Page-level text extractions

------------------------------------------------

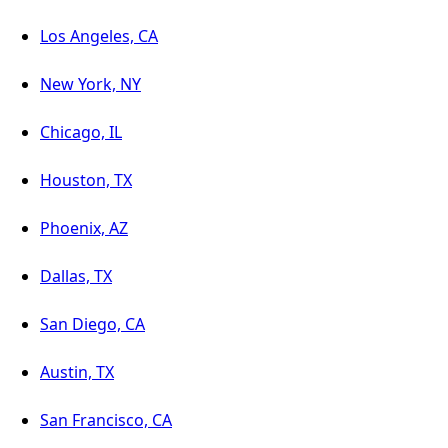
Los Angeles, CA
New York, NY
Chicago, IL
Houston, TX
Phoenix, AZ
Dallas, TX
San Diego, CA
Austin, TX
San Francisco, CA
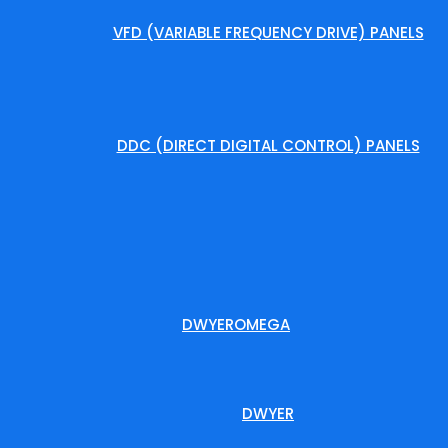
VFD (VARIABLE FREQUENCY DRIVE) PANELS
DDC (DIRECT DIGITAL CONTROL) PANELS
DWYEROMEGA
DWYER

------------------------------------------------

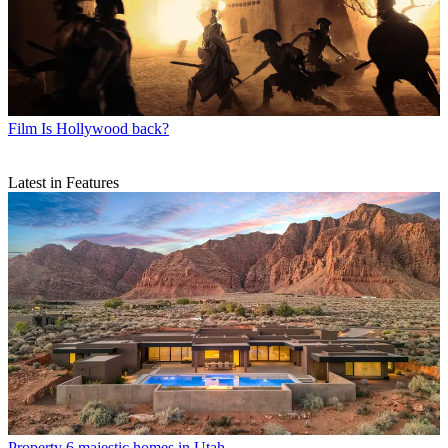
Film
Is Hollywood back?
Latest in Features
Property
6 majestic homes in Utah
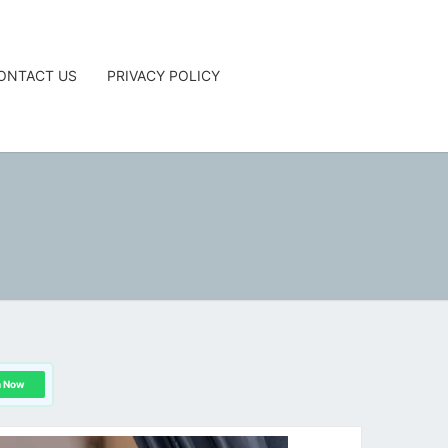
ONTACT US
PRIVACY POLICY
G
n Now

------------------------------------------------

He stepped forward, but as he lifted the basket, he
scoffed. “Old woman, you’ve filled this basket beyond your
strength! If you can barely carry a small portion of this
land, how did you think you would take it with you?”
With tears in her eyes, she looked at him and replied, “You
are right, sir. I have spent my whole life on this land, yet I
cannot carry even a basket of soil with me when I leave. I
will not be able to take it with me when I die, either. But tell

------------------------------------------------

PROBLEM: Each line in the entries above that includes the word "when" counts once; state the total and nothing else.

TASK RESPONSE: 2